* [WHAT YOU HAVE TO DO]
Scan the data for "field" and copy each matching line.

-- Opening Marker --

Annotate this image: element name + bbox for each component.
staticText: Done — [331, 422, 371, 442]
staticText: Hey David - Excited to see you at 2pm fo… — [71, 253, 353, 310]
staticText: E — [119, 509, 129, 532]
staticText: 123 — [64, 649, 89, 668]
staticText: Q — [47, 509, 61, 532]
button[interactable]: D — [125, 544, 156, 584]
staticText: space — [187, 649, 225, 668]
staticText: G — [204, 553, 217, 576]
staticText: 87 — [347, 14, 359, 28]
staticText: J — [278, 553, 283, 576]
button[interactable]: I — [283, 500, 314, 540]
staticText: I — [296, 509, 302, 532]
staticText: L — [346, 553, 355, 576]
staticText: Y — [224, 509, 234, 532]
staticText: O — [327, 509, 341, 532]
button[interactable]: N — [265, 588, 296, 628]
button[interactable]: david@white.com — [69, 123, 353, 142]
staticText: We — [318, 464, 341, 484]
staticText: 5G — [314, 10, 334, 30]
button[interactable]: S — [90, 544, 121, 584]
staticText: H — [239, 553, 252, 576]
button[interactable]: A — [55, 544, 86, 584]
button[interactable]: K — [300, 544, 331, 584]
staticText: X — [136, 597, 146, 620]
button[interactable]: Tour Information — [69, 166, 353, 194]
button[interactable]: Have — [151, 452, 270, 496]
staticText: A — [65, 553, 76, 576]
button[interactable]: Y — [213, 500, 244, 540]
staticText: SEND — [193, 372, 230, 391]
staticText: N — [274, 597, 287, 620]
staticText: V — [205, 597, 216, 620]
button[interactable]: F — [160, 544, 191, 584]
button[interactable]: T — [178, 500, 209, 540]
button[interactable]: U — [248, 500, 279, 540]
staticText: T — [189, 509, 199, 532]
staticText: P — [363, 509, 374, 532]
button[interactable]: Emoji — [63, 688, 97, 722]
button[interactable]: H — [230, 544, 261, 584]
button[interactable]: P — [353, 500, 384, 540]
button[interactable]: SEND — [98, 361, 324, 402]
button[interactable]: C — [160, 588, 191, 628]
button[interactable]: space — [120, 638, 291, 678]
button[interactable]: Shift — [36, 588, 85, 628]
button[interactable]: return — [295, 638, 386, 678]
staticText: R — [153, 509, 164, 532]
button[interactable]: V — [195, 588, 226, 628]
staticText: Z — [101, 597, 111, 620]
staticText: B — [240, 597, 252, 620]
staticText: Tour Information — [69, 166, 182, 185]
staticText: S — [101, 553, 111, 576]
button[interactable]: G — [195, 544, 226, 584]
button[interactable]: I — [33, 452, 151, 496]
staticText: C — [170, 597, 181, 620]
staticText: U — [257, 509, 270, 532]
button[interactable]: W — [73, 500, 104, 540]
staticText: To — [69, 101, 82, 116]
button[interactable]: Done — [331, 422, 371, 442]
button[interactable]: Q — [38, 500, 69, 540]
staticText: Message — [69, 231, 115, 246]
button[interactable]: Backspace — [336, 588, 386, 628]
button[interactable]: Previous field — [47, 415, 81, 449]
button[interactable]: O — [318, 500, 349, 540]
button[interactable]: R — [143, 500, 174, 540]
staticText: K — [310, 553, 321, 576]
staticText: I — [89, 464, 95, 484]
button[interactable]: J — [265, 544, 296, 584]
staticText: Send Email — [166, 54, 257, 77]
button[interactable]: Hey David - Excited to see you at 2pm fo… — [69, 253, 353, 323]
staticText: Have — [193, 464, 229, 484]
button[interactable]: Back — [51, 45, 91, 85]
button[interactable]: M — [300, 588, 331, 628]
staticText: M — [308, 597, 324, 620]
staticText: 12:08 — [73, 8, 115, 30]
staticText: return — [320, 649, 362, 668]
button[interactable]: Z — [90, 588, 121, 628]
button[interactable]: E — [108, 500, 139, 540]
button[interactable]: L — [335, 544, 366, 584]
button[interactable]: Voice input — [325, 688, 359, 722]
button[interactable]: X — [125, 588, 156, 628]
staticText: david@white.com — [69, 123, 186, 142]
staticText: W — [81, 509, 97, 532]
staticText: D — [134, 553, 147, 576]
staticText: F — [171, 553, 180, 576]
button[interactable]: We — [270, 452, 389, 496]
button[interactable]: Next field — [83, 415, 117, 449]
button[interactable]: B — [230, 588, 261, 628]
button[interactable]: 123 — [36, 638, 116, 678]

-- Closing Marker --

* [ANSWER BOX]
button[interactable]: Previous field — [47, 415, 81, 449]
button[interactable]: Next field — [83, 415, 117, 449]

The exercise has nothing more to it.